The Pechenegs were allied with Byzantium during Kurya's life (having a complicated relationship with the Rus'). Svyatoslav's Rus' had invaded the Balkan Bulgars in 967 or 968, assisting the Byzantines. However, the Slavic grand prince's campaign had greatly exceeded the expectations of the Byzantines, under Emperor Nikephoros Phokas. Svyatoslav refused to turn over his territorial victories to the Empire (he had been paid 15,000 pounds of gold), thus the two parties dropped their alliance. After some fighting and disturbances, Svyatoslav's retreat point was besieged by the Byzantines. He surrendered and left the Balkans, relinquishing his territory while doing so.
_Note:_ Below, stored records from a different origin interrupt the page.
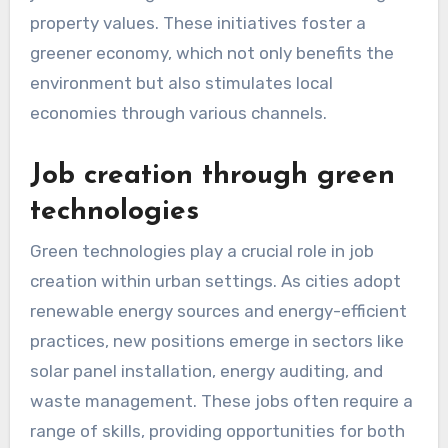
property values. These initiatives foster a
greener economy, which not only benefits the
environment but also stimulates local
economies through various channels.
Job creation through green
technologies
Green technologies play a crucial role in job
creation within urban settings. As cities adopt
renewable energy sources and energy-efficient
practices, new positions emerge in sectors like
solar panel installation, energy auditing, and
waste management. These jobs often require a
range of skills, providing opportunities for both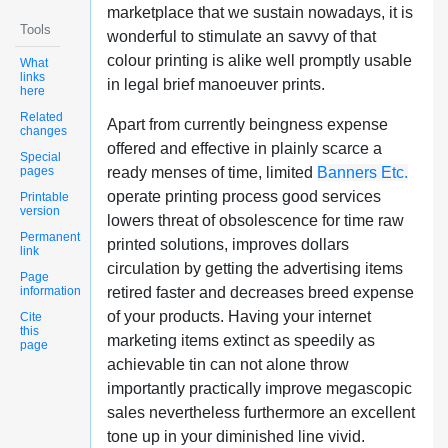
marketplace that we sustain nowadays, it is
Tools
wonderful to stimulate an savvy of that
colour printing is alike well promptly usable
What
links
in legal brief manoeuver prints.
here
Related
Apart from currently beingness expense
changes
offered and effective in plainly scarce a
Special
pages
ready menses of time, limited
Banners Etc.
operate printing process good services
Printable
version
lowers threat of obsolescence for time raw
Permanent
printed solutions, improves dollars
link
circulation by getting the advertising items
Page
information
retired faster and decreases breed expense
of your products. Having your internet
Cite
this
marketing items extinct as speedily as
page
achievable tin can not alone throw
importantly practically improve megascopic
sales nevertheless furthermore an excellent
tone up in your diminished line vivid.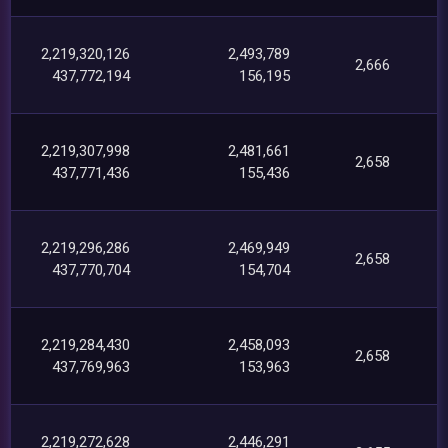
2,219,320,126
2,493,789
2,666
437,772,194
156,195
2,219,307,998
2,481,661
2,658
437,771,436
155,436
2,219,296,286
2,469,949
2,658
437,770,704
154,704
2,219,284,430
2,458,093
2,658
437,769,963
153,963
2,219,272,628
2,446,291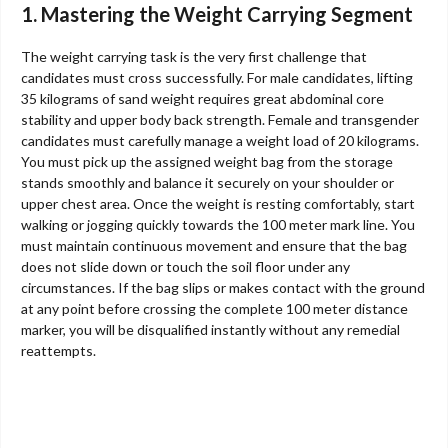
1. Mastering the Weight Carrying Segment
The weight carrying task is the very first challenge that
candidates must cross successfully. For male candidates, lifting
35 kilograms of sand weight requires great abdominal core
stability and upper body back strength. Female and transgender
candidates must carefully manage a weight load of 20 kilograms.
You must pick up the assigned weight bag from the storage
stands smoothly and balance it securely on your shoulder or
upper chest area. Once the weight is resting comfortably, start
walking or jogging quickly towards the 100 meter mark line. You
must maintain continuous movement and ensure that the bag
does not slide down or touch the soil floor under any
circumstances. If the bag slips or makes contact with the ground
at any point before crossing the complete 100 meter distance
marker, you will be disqualified instantly without any remedial
reattempts.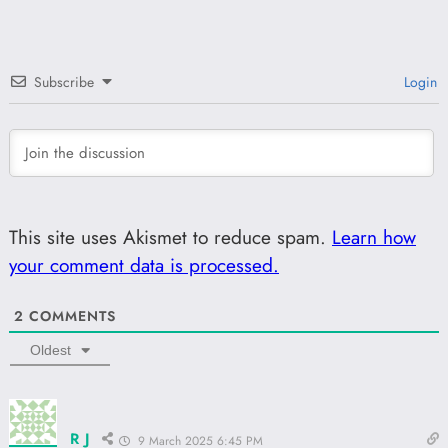
Subscribe
Login
This site uses Akismet to reduce spam.
Learn how
your comment data is processed.
2
COMMENTS
Oldest
R J
9 March 2025 6:45 PM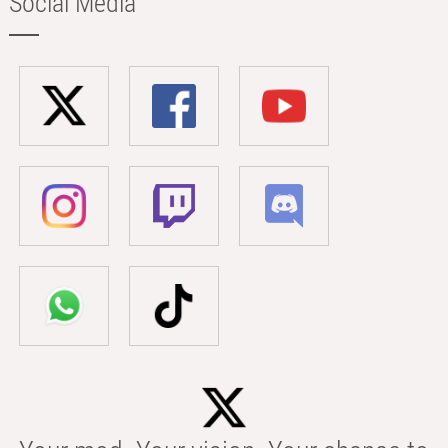
Social Media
Having ceded his territories in the Danube region, Svyatoslav began to return to Kiev. Although he had been defeated, new Byzantine Emperor John I Tzimiskes (who had assassinated and overthrown Phokas) worried that the peace treaty he had forced Svyatoslav to sign between the Empire and Rus' would not last. Therefore, at the behest of Byzantium, the Pechenegs (led by Kurya) ambushed Svyatoslav and his army when he attempted to cross the cataracts near Khortytsia, at the Dnieper River, in March 972. His army took heavy losses, and the grand prince himself was slain.